INPUT MATERIAL:
-*-
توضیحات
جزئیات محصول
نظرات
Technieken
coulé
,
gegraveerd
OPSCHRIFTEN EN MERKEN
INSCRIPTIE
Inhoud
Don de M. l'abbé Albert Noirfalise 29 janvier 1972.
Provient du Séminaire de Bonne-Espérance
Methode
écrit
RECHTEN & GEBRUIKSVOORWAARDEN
-*-
TASK GOAL:
The listing above needs to be retyped. Reproduce every line exactly.

EXERCISE OUTPUT:
توضیحات
جزئیات محصول
نظرات
Technieken
coulé
,
gegraveerd
OPSCHRIFTEN EN MERKEN
INSCRIPTIE
Inhoud
Don de M. l'abbé Albert Noirfalise 29 janvier 1972.
Provient du Séminaire de Bonne-Espérance
Methode
écrit
RECHTEN & GEBRUIKSVOORWAARDEN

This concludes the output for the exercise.